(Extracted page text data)
● ● ●
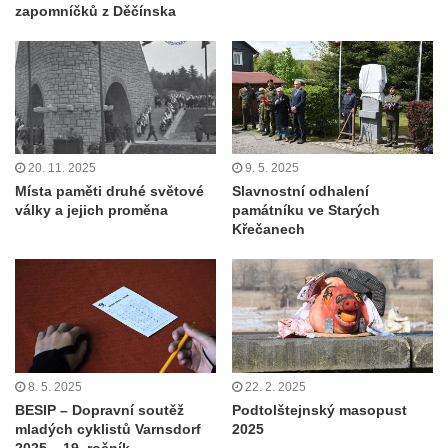
zapomníčků z Děčínska
20. 11. 2025
9. 5. 2025
Místa paměti druhé světové
Slavnostní odhalení
války a jejich proměna
památníku ve Starých
Křečanech
8. 5. 2025
22. 2. 2025
BESIP – Dopravní soutěž
Podtolštejnský masopust
mladých cyklistů Varnsdorf
2025
2025 – 19. ročník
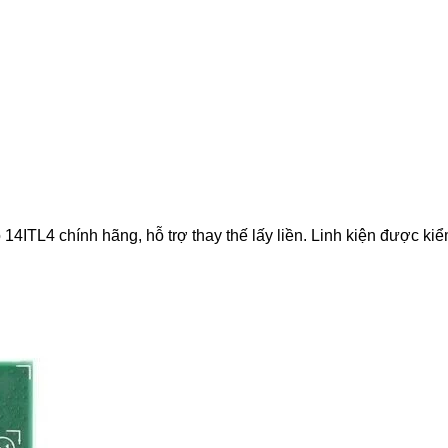
TL4 chính hãng, hỗ trợ thay thế lấy liền. Linh kiện được kiểm 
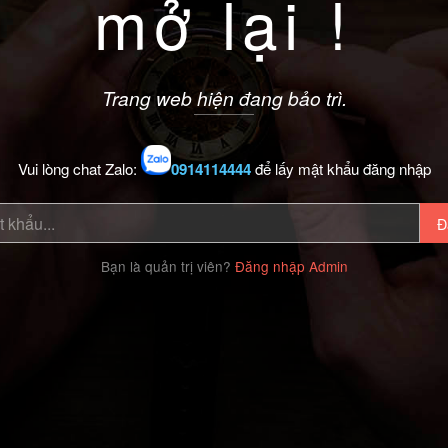
mở lại !
Trang web hiện đang bảo trì.
Vui lòng chat Zalo:
0914114444
để lấy mật khẩu đăng nhập
Đ
Bạn là quản trị viên?
Đăng nhập Admin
● ● ●
• WHAT THE TASK REQUIRES: Reading through the records above, report each line in which the string "nhập" is found.

• SOLUTION:
để lấy mật khẩu đăng nhập
Đăng nhập Admin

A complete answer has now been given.